Retrieve every line from the records in which the word "votre" occurs.

***** INPUT FOR THIS TASK *****

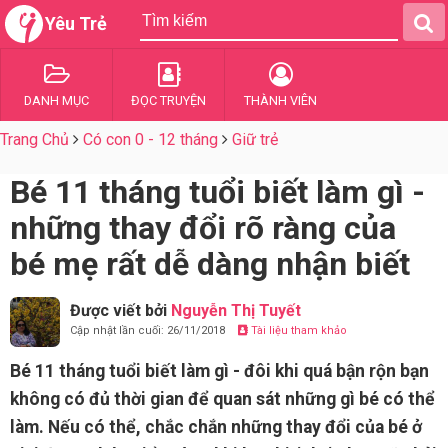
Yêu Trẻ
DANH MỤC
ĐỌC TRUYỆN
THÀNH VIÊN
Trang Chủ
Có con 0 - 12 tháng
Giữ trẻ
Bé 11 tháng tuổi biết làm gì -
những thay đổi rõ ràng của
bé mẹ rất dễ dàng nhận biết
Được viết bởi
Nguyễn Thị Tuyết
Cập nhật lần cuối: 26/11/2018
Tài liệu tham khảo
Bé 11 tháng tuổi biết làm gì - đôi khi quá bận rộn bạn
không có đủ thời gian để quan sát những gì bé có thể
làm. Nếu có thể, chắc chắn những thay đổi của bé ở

*****
***** INPUT FOR THIS TASK *****

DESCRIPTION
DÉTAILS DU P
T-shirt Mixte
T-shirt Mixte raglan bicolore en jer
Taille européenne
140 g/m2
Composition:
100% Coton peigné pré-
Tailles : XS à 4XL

*****
***** INPUT FOR THIS TASK *****

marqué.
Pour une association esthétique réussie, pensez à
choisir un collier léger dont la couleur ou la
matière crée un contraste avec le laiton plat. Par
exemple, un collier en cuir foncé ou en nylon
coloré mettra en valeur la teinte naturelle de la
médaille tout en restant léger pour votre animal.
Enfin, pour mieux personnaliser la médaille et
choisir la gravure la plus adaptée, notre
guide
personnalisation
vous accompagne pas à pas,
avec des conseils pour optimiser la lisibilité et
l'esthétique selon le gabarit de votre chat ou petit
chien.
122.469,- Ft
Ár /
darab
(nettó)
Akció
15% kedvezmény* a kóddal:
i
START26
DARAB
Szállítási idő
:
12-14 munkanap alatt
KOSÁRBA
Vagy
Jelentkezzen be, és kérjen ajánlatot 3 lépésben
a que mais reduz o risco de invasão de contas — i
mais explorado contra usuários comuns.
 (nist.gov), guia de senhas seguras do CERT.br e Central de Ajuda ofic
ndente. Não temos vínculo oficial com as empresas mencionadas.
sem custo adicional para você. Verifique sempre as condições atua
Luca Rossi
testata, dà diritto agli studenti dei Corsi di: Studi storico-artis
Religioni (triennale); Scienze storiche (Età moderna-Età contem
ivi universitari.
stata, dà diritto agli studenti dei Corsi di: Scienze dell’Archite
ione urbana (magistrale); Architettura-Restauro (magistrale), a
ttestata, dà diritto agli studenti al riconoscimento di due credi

*****

TASK SOLUTION
médaille tout en restant léger pour votre animal.
l'esthétique selon le gabarit de votre chat ou petit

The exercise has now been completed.